My problem: Symlinks aren’t resolved the same way when running workflows via the UI
Minimal example
Consider the following flow:
[scheduling]
cycling mode = integer
[[graph]]
R1 = do_stuff
[runtime]
[[do_stuff]]
script=". script_real_SYMLK.sh; error"
where the directory structure is
bin
│ └── script_real_SYMLK.sh -> ../../temp/script_real.sh
└── flow.cylc
What happens
When I run via cylc vip
, everything works fine, e.g. script_real_SYMLK.sh
runs, and the task fails on error
.
Next, I go to the UI, click on the buttons to stop the workflow and then start it again. I then re-trigger the task manually from the UI. Now, the symlink doesn’t resolve anymore: script_real_SYMLK.sh: No such file or directory
Discussion
I suppose this may have to do with how the path is initialized via vip
versus via running in the UI ?
Hi,
cylc vip
validates, installs and starts a workflow.
cylc play
starts or restarts an installed workflow.
The UI play button calls the “cylc play” command (it uses the same functionality as the command line).
So what you’re doing is equivalent to:
$ cylc vip
# wait for task to fail
$ cylc stop <id>
$ cylc play <id>
Running cylc play
shouldn’t mess with any symlinks (in an installed workflow), it just restarts the scheduler.
Maybe try restarting the workflow via the command line to rule out UI things. If the command line behaviour differs to the UI behaviour, then it’s worth checking whether the server where you’re running the cylc-ui has the same Cylc configuration as the one on which you’re running the cylc vip
command (i.e. using the cylc config
command). The server name should be displayed in the top-left of the UI.
I’ve replicated the issue using the cmdline, so this indeed isn’t UI-related. However, the original issue still stands.
To sum up the current state:
cylc vip # -> the symlink resolves
cylc stop flow/run1
cylc play flow/run1
cylc trigger flow/run1//1/do_stuff # -> the symlink doesn't resolve
Thanks for checking that. We’ll need a bit more information to investigate. Where is this symlink pointing from and to? And is this a symlink that was created automatically by Cylc using symlink dirs
or is this being created through some other process?

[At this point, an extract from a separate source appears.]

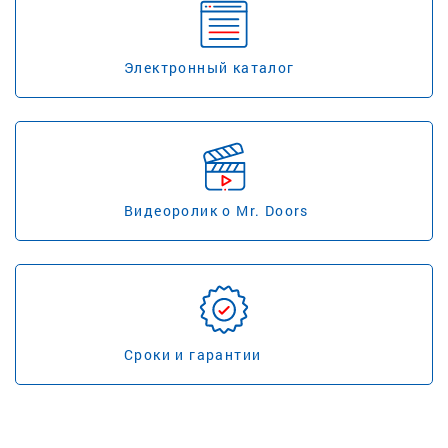
Электронный каталог
Видеоролик о Mr. Doors
Сроки и гарантии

At what stage in your example above does the symlink become broken, cylc stop
, cylc play
?
Here’s the structure:
.
├── flow
│ ├── bin
│ │ └── script_real_SYMLK.sh ⇒ ../../script_real.sh
│ └── flow.cylc
└── script_real.sh
The symlink is created by hand using ln -s ../../script_real.sh ./script_real_SYMLK.sh
So this is a relative symlink which exists in the source directory. It is installed into the workflow’s run directory by cylc install
.
yes, that is correct as far as I understand.
Ah, I’ve just spotted the symlink target is in the directory above the flow.cylc file?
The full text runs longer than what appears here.